Filière de la tomate : le manque de main-d’œuvre se fait ressentir !

En plus des effets néfastes de la sécheresse qui menacent sa rentabilité et sa compétitivité, la filière de la tomate fait face depuis quelque temps à un phénomène inquiétant : la rareté de la main-d’œuvre. Celle-ci est désormais attirée par une autre filière, celle des fruits rouges. Et curieusement, ce ne sont pas que les ouvriers agricoles qui se reconvertissent.
«Être producteur dans la filière de la tomate est devenu un métier à risque. Il y a beaucoup de gens qui sont en train de se reconvertir, et c’est une réalité. Les producteurs de tomates se dirigent désormais vers d’autres cultures plus rentables comme les fruits rouges, notamment les myrtilles et les framboises». Ces propos sont de Khalid Saïdi, président de l’Association marocaine des producteurs et exportateurs des fruits et légumes (APEFEL).

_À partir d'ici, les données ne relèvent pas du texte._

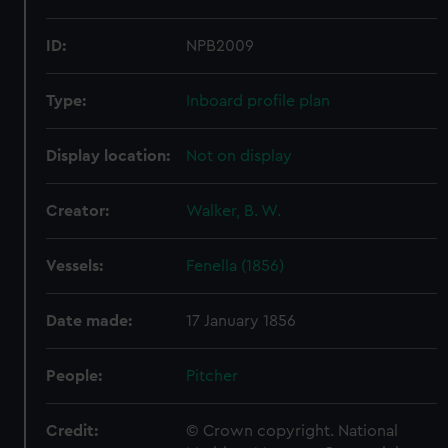
ID:
NPB2009
Type:
Inboard profile plan
Display location:
Not on display
Creator:
Walker, B. W.
Vessels:
Fenella (1856)
Date made:
17 January 1856
People:
Pitcher
Credit:
© Crown copyright. National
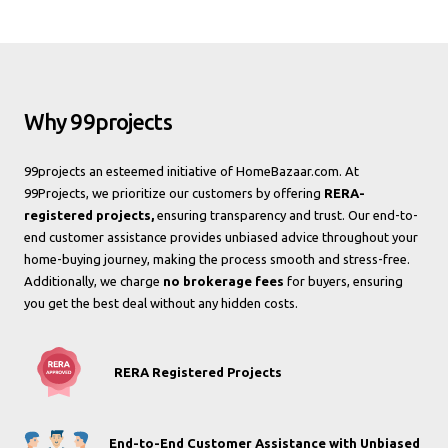
Why 99projects
99projects an esteemed initiative of HomeBazaar.com. At
99Projects, we prioritize our customers by offering
RERA-
registered projects,
ensuring transparency and trust. Our end-to-
end customer assistance provides unbiased advice throughout your
home-buying journey, making the process smooth and stress-free.
Additionally, we charge
no brokerage fees
for buyers, ensuring
you get the best deal without any hidden costs.
RERA Registered Projects
End-to-End Customer Assistance with Unbiased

Et ce sont des propos qui sonnent comme une vraie alerte par rapport à la situation prévalant dans cette filière. Une filière extrêmement gourmande en eau, et toujours décriée pour son impact environnemental, dans un contexte de stress hydrique qui prévaut depuis sept ans. Une sécheresse qui sévit notamment dans la région du Souss Massa, principale zone de culture des tomates.
Selon Saïdi, ces reconversions n’épargnent pratiquement aucune catégorie d’intervenants. Autant les producteurs sont à la recherche de cultures plus rémunératrices, autant les simples ouvriers agricoles cherchent eux aussi des activités à même de leur assurer de meilleures rentrées.
Au finish, poursuit le président de l’APEFEL, «il est devenu très difficile, pour les producteurs de tomates, de trouver de la main-d’œuvre lorsque vient la saison de la récolte et de la cueillette dans la filière des fruits rouges».
Ministère de tutelle
Cette tendance vient ainsi compliquer la donne, à l’heure où trouver de l’eau relève déjà du «miracle» pour les agriculteurs, en raison bien évidemment de la rareté des pluies, mais aussi à cause de l’épuisement de la nappe phréatique.
«La situation aurait été catastrophique, si, dans la région d’Agadir et ses environs, il n’y avait pas eu les ressortissants subsahariens qui donnent un «coup de main». C’est grâce à eux que nous parvenons à gérer la situation de la pénurie de main-d’œuvre», poursuit le président de l’APEFEL.
Il précise toutefois que «les autorités, notamment au niveau du ministère de l’Agriculture, sont sensibles à cette réalité» et que des actions ont été enclenchées dans ce sens. «Il y a de cela deux ans, le ministère de l’Agriculture, conscient de la situation que nous vivons, avait décidé d’intervenir à travers un programme de soutien. Une subvention dédiée avait été accordée aux producteurs de tomates, à hauteur de 40.000 à 70.000 DH par hectare, et ce, selon le mode de production. Cela représente moins de 10% des coûts de production, mais c’est quand même une soupape bienvenue pour encourager les producteurs à persévérer dans la production de tomates».
Top 3 mondial
Malgré ces difficultés, il faut noter que le Maroc continue d’exporter massivement des tomates. Ce qui, d’ailleurs, crée une certaine incompréhension, au regard des défis relatés plus haut. Mais pour le président de l’APEFEL, qui s’exprimait lors d’une émission télévisée, «c’est grâce à cette moitié de la production qui est exportée que les producteurs parviennent à s’en sortir. En effet, le prix de vente du kg de tomates sur le marché national ne couvre même pas le prix de revient».
En tout cas, le Royaume continue de figurer en bonne place parmi les plus grands exportateurs de tomates. Ainsi, selon les derniers chiffres de Morocco Foodex, le Maroc en est le troisième exportateur mondial, avec un volume de 621.000 tonnes atteint au cours de la campagne 2024-2025. Celles-ci sont essentiellement destinées aux marchés du Vieux continent. Quant au chiffre d’affaires correspondant, il dépend des sources, mais dépasserait les 15 MMDH, selon la plateforme spécialisée, HortoInfo.
D’ailleurs, le Royaume en a profité pour dépasser le voisin espagnol, avec un niveau de production de tomates qui «fait rougir» ses concurrents européens.